▶ **Given records**
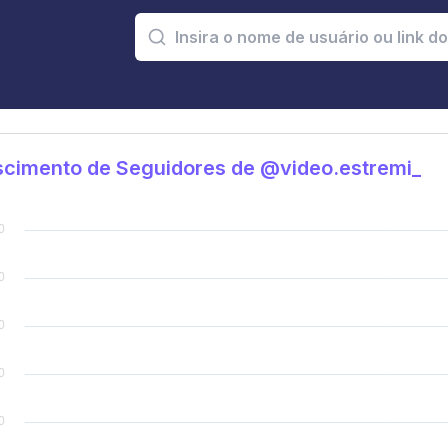
scimento de Seguidores de @video.estremi_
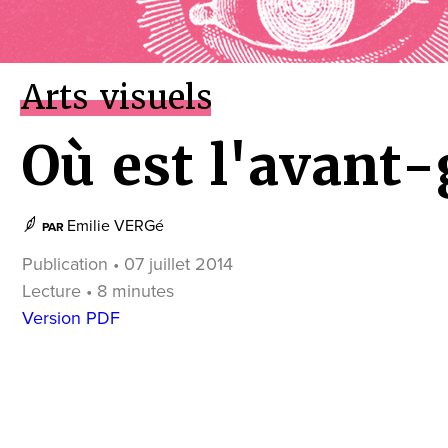
Arts visuels
Où est l'avant-
Emilie VERGé
PAR
Publication • 07 juillet 2014
Lecture • 8 minutes
Version PDF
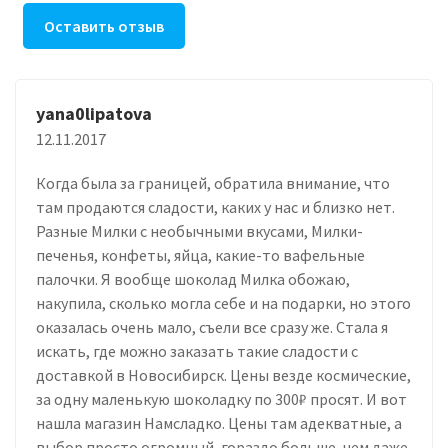
Оставить отзыв
yana0lipatova
12.11.2017
Когда была за границей, обратила внимание, что
там продаются сладости, каких у нас и близко нет.
Разные Милки с необычными вкусами, Милки-
печенья, конфеты, яйца, какие-то вафельные
палочки. Я вообще шоколад Милка обожаю,
накупила, сколько могла себе и на подарки, но этого
оказалась очень мало, съели все сразу же. Стала я
искать, где можно заказать такие сладости с
доставкой в Новосибирск. Цены везде космические,
за одну маленькую шоколадку по 300₽ просят. И вот
нашла магазин Намсладко. Цены там адекватные, а
выбор просто огромный, гораздо больше, чем даже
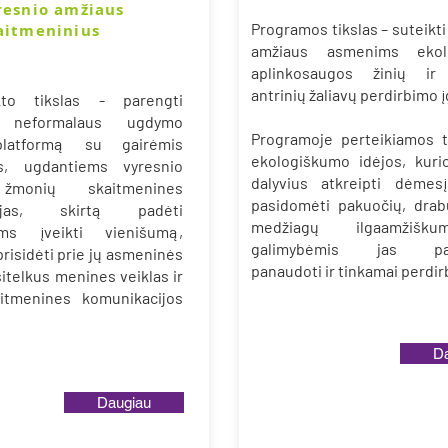
resnio amžiaus
Programos tikslas – suteikti
aitmeninius
amžiaus asmenims ekolo
aplinkosaugos žinių ir 
antrinių žaliavų perdirbimo 
kto tikslas - parengti
ą neformalaus ugdymo
Programoje perteikiamos 
latformą su gairėmis
ekologiškumo idėjos, kuri
s, ugdantiems vyresnio
dalyvius atkreipti dėmesį
žmonių skaitmenines
pasidomėti pakuočių, drabu
cijas, skirtą padėti
medžiagų ilgaamžišk
ems įveikti vienišumą,
galimybėmis jas paka
 prisidėti prie jų asmeninės
panaudoti ir tinkamai perdirb
itelkus menines veiklas ir
aitmenines komunikacijos
D
Daugiau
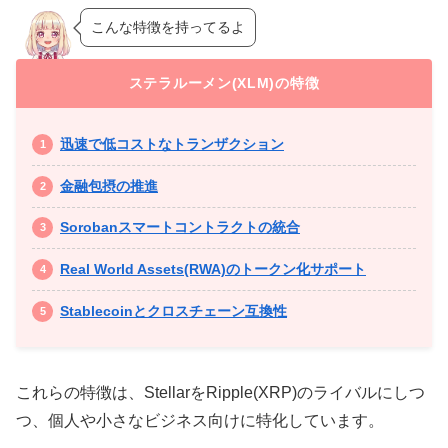
こんな特徴を持ってるよ
ステラルーメン(XLM)の特徴
迅速で低コストなトランザクション
金融包摂の推進
Sorobanスマートコントラクトの統合
Real World Assets(RWA)のトークン化サポート
Stablecoinとクロスチェーン互換性
これらの特徴は、StellarをRipple(XRP)のライバルにしつ
つ、個人や小さなビジネス向けに特化しています。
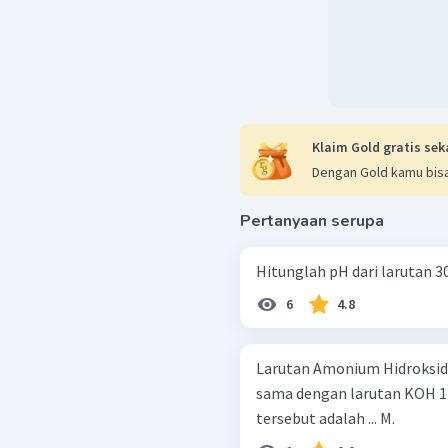
Klaim Gold gratis sek
Dengan Gold kamu bisa
Pertanyaan serupa
Hitunglah pH dari larutan 3
6
4.8
Larutan Amonium Hidroksida
sama dengan larutan KOH 1 
tersebut adalah ... M.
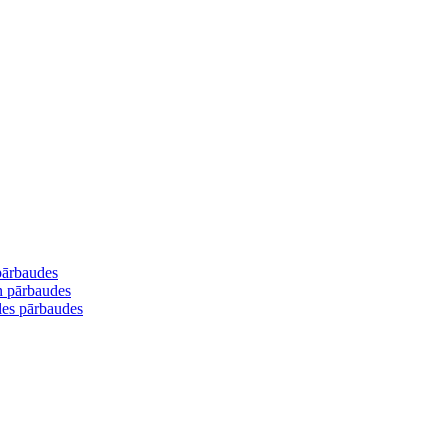
 pārbaudes
un pārbaudes
les pārbaudes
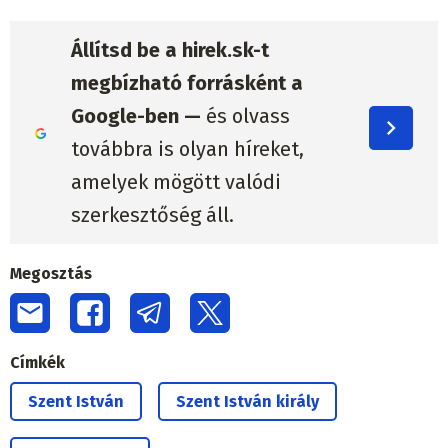
Állítsd be a hirek.sk-t
megbízható forrásként a
Google-ben —
és olvass
továbbra is olyan híreket,
amelyek mögött valódi
szerkesztőség áll.
Megosztás
Címkék
Szent István
Szent István király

▶ **Exercise goal**
Give the listing again exactly, excluding pictures.

▶ **Answer section**
scimento de Seguidores de @video.estremi_
Arts visuels
Où est l'avant-
Emilie VERGé
PAR
Publication • 07 juillet 2014
Lecture • 8 minutes
Version PDF
Оставить отзыв
yana0lipatova
12.11.2017
Когда была за границей, обратила внимание, что
там продаются сладости, каких у нас и близко нет.
Разные Милки с необычными вкусами, Милки-
печенья, конфеты, яйца, какие-то вафельные
палочки. Я вообще шоколад Милка обожаю,
накупила, сколько могла себе и на подарки, но этого
оказалась очень мало, съели все сразу же. Стала я
искать, где можно заказать такие сладости с
доставкой в Новосибирск. Цены везде космические,
за одну маленькую шоколадку по 300₽ просят. И вот
нашла магазин Намсладко. Цены там адекватные, а
выбор просто огромный, гораздо больше, чем даже
resnio amžiaus
Programos tikslas – suteikti
aitmeninius
amžiaus asmenims ekolo
aplinkosaugos žinių ir 
antrinių žaliavų perdirbimo 
kto tikslas - parengti
ą neformalaus ugdymo
Programoje perteikiamos 
latformą su gairėmis
ekologiškumo idėjos, kuri
s, ugdantiems vyresnio
dalyvius atkreipti dėmesį
žmonių skaitmenines
pasidomėti pakuočių, drabu
cijas, skirtą padėti
medžiagų ilgaamžišk
ems įveikti vienišumą,
galimybėmis jas paka
 prisidėti prie jų asmeninės
panaudoti ir tinkamai perdirb
itelkus menines veiklas ir
aitmenines komunikacijos
D
Daugiau
こんな特徴を持ってるよ
ステラルーメン(XLM)の特徴
迅速で低コストなトランザクション
金融包摂の推進
Sorobanスマートコントラクトの統合
Real World Assets(RWA)のトークン化サポート
Stablecoinとクロスチェーン互換性
これらの特徴は、StellarをRipple(XRP)のライバルにしつ
つ、個人や小さなビジネス向けに特化しています。
Klaim Gold gratis sek
Dengan Gold kamu bisa
Pertanyaan serupa
Hitunglah pH dari larutan 3
6
4.8
Larutan Amonium Hidroksida
sama dengan larutan KOH 1 
tersebut adalah ... M.
 pārbaudes
un pārbaudes
les pārbaudes
Állítsd be a hirek.sk-t
megbízható forrásként a
Google-ben —
és olvass
továbbra is olyan híreket,
amelyek mögött valódi
szerkesztőség áll.
Megosztás
Címkék
Szent István
Szent István király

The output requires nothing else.